En el vestidor de Hermana Mayor Fann, me convertí en una princesa. Fann me demostró que su reputación era cierta; quien en otro tiempo se encargara de vestir a la emperatriz me envolvió en una túnica de satén verde claro con bordados de faisanes blancos que parecían de verdad. Un ribete bordado engalanaba el cuello, los puños y el bajo de la prenda.
– Esta túnica me la dio su majestad como regalo de boda -me explicó Hermana Mayor Fann-. Casi no me la he puesto, porque temía mancharla. Y ahora ya estoy demasiado vieja y gorda. Te la presto, y también el tocado a juego.
– ¿No se dará cuenta su majestad de que era suya?
– No te preocupes -dijo Fann negando con la cabeza-. Tenía cientos de vestidos similares.
– ¿Qué pensará de este vestido?
– Que tienes el mismo gusto que ella.
Estaba emocionada y le dije a Hermana Mayor Fann que nunca se lo agradecería lo bastante.
– Recuerda, la belleza no es el único criterio de la selección, Orquídea -dijo Hermana Mayor Fann mientras me vestía-. Puedes perder porque eres demasiado pobre como para sobornar a los eunucos, que a su vez encontrarán la manera de señalar tus defectos a sus majestades. Yo personalmente he asistido a semejantes ocasiones. Era tan agotador que finalmente todas las chicas me parecían la misma chica. Los ojos de sus majestades ya no registraban la belleza, por eso la mayoría de las esposas y concubinas imperiales son feas.
Tras interminables meses de espera, apenas podía contener mi nerviosismo. Dormía mal y me despertaba con horribles pesadillas. Luego la espera llegó a su fin: al día siguiente entraría en la Ciudad Prohibida para competir en la elección.
Nubes altas tapizaban el cielo y la brisa era cálida mientras mi hermana y yo caminábamos por las calles de Pekín.

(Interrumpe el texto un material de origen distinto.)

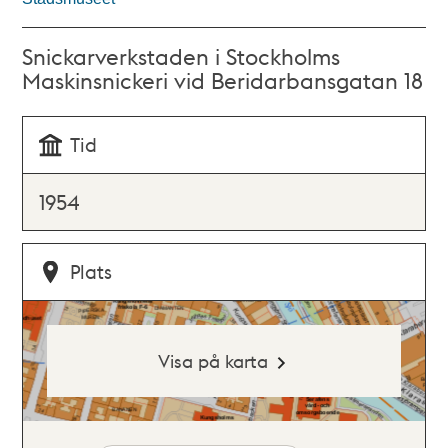
Snickarverkstaden i Stockholms
Maskinsnickeri vid Beridarbansgatan 18
Tid
1954
Plats
Visa på karta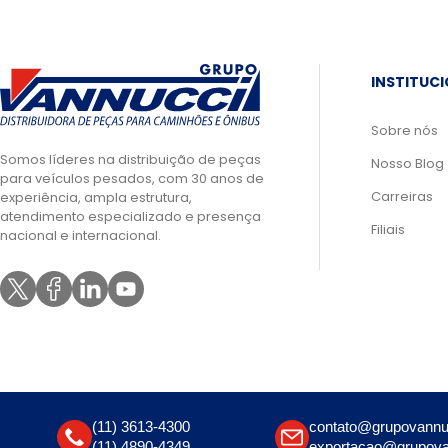
INSTITUC
Sobre nós
Somos líderes na distribuição de peças
Nosso Blog
para veículos pesados, com 30 anos de
Carreiras
experiência, ampla estrutura,
atendimento especializado e presença
Filiais
nacional e internacional.
(11) 3613-4300
contato@grupovannu
(11) 4890-4349
exportacao@grupova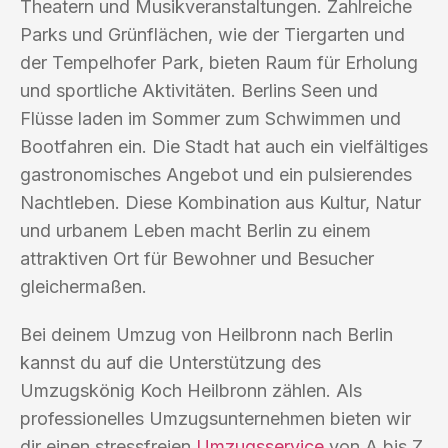
Theatern und Musikveranstaltungen. Zahlreiche
Parks und Grünflächen, wie der Tiergarten und
der Tempelhofer Park, bieten Raum für Erholung
und sportliche Aktivitäten. Berlins Seen und
Flüsse laden im Sommer zum Schwimmen und
Bootfahren ein. Die Stadt hat auch ein vielfältiges
gastronomisches Angebot und ein pulsierendes
Nachtleben. Diese Kombination aus Kultur, Natur
und urbanem Leben macht Berlin zu einem
attraktiven Ort für Bewohner und Besucher
gleichermaßen.
Bei deinem Umzug von Heilbronn nach Berlin
kannst du auf die Unterstützung des
Umzugskönig Koch Heilbronn zählen. Als
professionelles Umzugsunternehmen bieten wir
dir einen stressfreien
Umzugsservice
von A bis Z.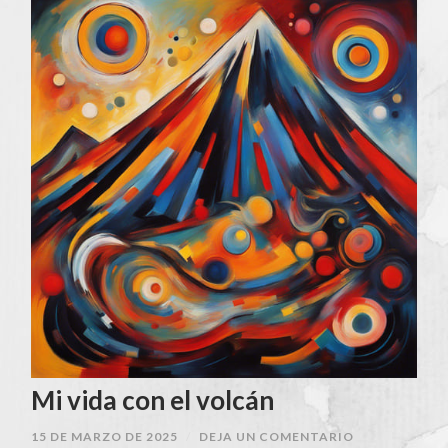
Mi vida con el volcán
15 DE MARZO DE 2025
/
DEJA UN COMENTARIO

– Tengo la sensación de que tú serás una de las doscientas concubinas, si no una de las siete esposas -dijo Rong-. Tu belleza es incomparable, Orquídea.
– Mi desesperación es incomparable -la corregí.
Continué andando cogida fuertemente de su mano. Rong vestía una túnica de algodón azul claro con hombreras pulcramente cosidas. Ambas nos parecíamos en los rasgos, pero a veces su expresión traslucía su temor.
– ¿Y si nunca llegas a pasar una noche con su majestad? -preguntó Rong, levantando las cejas hasta formar una línea en su frente.
– Es mejor que casarse con Botella, ¿no crees?
Rong asintió.
– Te enviaré de palacio las telas con los estampados de moda -le dije, intentando animarla-. Serás la muchacha mejor vestida de la ciudad. Tejidos exquisitos, lazos fabulosos, plumas de pavo real.
– No te apartes de tu camino, Orquídea. Todo el mundo sabe que la Ciudad Prohibida tiene reglas muy estrictas. Un movimiento en falso y podrían cortarte la cabeza.
Guardamos silencio el resto del camino. La muralla imperial parecía más alta y más gruesa. Aquella muralla nos separaría.